• October 7, 2024
DALAM FOTO: Demokrasi di penjara

DALAM FOTO: Demokrasi di penjara

MANILA, Filipina – Salah satu sektor masyarakat yang terlupakan bergabung dengan para pemilih di Filipina pada hari Senin, 13 Mei, dalam memilih pemimpin baru di negara tersebut.

Setidaknya 47.000 tahanan yang belum dihukum, sebagian besar dari mereka adalah pemilih pemula, memberikan suara mereka dalam pemilu otomatis kedua di negara tersebut.

Di antara mereka yang memilih berasal dari Lapas Bilibid Nasional (NBP) dan 211 rutan lainnya dari 140 kota besar dan kecil yang berada di bawah pengawasan Biro Pengelolaan dan Penologi Lapas (BJMP).

Bagi 762 pemilih yang ditahan di Penjara Kota Manila (MCJ), hal ini lebih dari sekedar menggunakan hak pilih mereka – hal ini adalah memilih generasi pemimpin baru yang akan mendorong program-program untuk kesejahteraan mereka.

Proses peradilan yang lambat

Namun lambatnya proses peradilan bagi narapidana, terutama mereka yang berusia 70 tahun ke atas, merupakan keluhan terbesar mereka.

Pada bulan Mei 2013, MCJ menampung 3.334 narapidana – yang merupakan angka kelebihan kapasitas sebesar dua kali lipat pada lahan seluas 1,2 hektar – menjadikan MCJ sebagai salah satu fasilitas penjara yang paling padat di negara ini.

Namun, faktanya baru 4% persen dari total penduduk yang telah divonis bersalah dan sisanya menunggu persidangan.

“Sektor ini memang salah satu yang paling dilupakan, jadi besar sekali bagi mereka untuk bisa ikut pemilu,” kata Juru Bicara BJMP-MCJ J/Insp Artemio Gayagaya.

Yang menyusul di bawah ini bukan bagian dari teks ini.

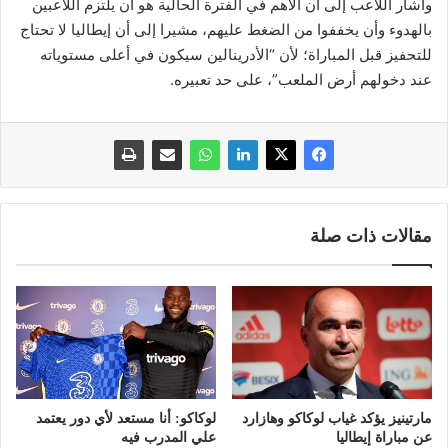
وأشار اللاعب إلى أن الأهم في الفترة الحالية هو أن يلتزم اللاعبين
بالهدوء وأن يخففوا من الضغط عليهم، مشيرا إلى أن إيطاليا لا تحتاج
للتحفيز قبل المباراة؛ لأن “الأدرينالين سيكون في أعلى مستوياته
عند دخولهم أرض الملعب”، على حد تعبيره.
مقالات ذات صلة
مارتينيز يؤكد غياب لوكاكو وهازارد
لوكاكو: أنا مستعد لأي دور يعتمد
عن مباراة إيطاليا
علي المدرب فيه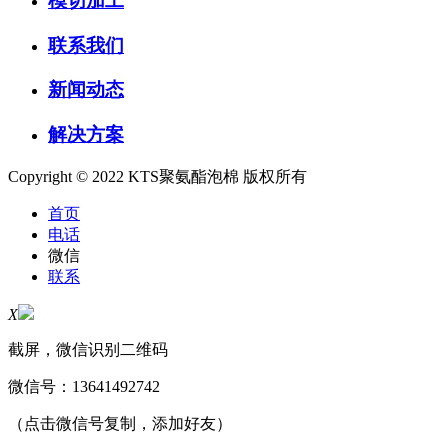
模切加工
联系我们
新闻动态
解决方案
Copyright © 2022 KTS聚氨酯泡棉 版权所有
首页
电话
微信
联系
X
截屏，微信识别二维码
微信号：
13641492742
（点击微信号复制，添加好友）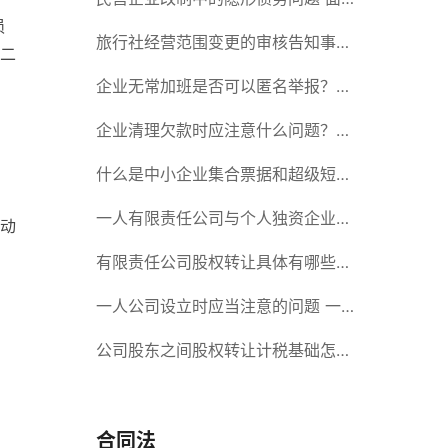
损
对隐形债务问题应该如何解决？
旅行社经营范围变更的审核告知事项
二
旅游业的发展现状和趋势
企业无常加班是否可以匿名举报？强
制加班公司没有加班费怎么办？
企业清理欠款时应注意什么问题？企
业短期借款需要注意哪些事项？
什么是中小企业集合票据和超级短期
融资券？一起来了解一下吧！
一人有限责任公司与个人独资企业的
动
区别 这些知识你都知道吗？
有限责任公司股权转让具体有哪些形
式？来了解下这五种形式
一人公司设立时应当注意的问题 一
人公司的特征
公司股东之间股权转让计税基础怎么
确认？公司股东之间的股权转让要符
合什么要件？
合同法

“Sebagian besar keluhan mereka adalah lambatnya proses peradilan. Sidang mereka sering ditunda,” tambahnya.

Jaksa Umum Terbatas

Rata-rata, dibutuhkan waktu antara 4 bulan hingga satu tahun untuk mengeksekusi seorang tahanan. Gayagaya mengatakan kasus-kasus di pengadilan sangat kewalahan.

“Kami memiliki jumlah pengacara publik yang terbatas. Beberapa pengacara dari Kejaksaan bertugas di 2 atau bahkan 3 pengadilan. Itu yang menjadi alasan penundaannya,” ujarnya.

Rodolfo Diamante dari Kementerian Penjara Gereja Katolik mengatakan 30% dari total jumlah tahanan di negara tersebut dihukum karena kejahatan, sementara 70% sisanya diklasifikasikan sebagai tahanan.

“Dan banyak dari narapidana ini juga tetap dipenjara hanya karena mereka tidak mampu membayar uang jaminan,” kata Diamante.

Keadilan restoratif

Menurutnya, salah satu permasalahannya adalah sistem hukum masih didasarkan pada tindakan hukuman dan masyarakat telah menginternalisasikan hukuman sebagai metode pengendalian terbaik.

Dia mengatakan pemerintah harus beralih ke pendekatan keadilan restoratif, yang berfokus pada semua orang yang terkena dampak kejahatan, termasuk korban, pelaku dan keluarga mereka.

Di negara-negara yang menerapkan pendekatan keadilan restoratif, terjadi penurunan kejahatan secara drastis.

“Dalam keadilan restoratif, para pelanggar diberi kesempatan untuk memperbaiki kerusakan yang ditimbulkannya melalui berbagai cara kreatif,” kata Diamante.

Roy Lagarde adalah lulusan Konrad Adenauer Asian Center for Journalism Diploma dalam program Foto Jurnalisme.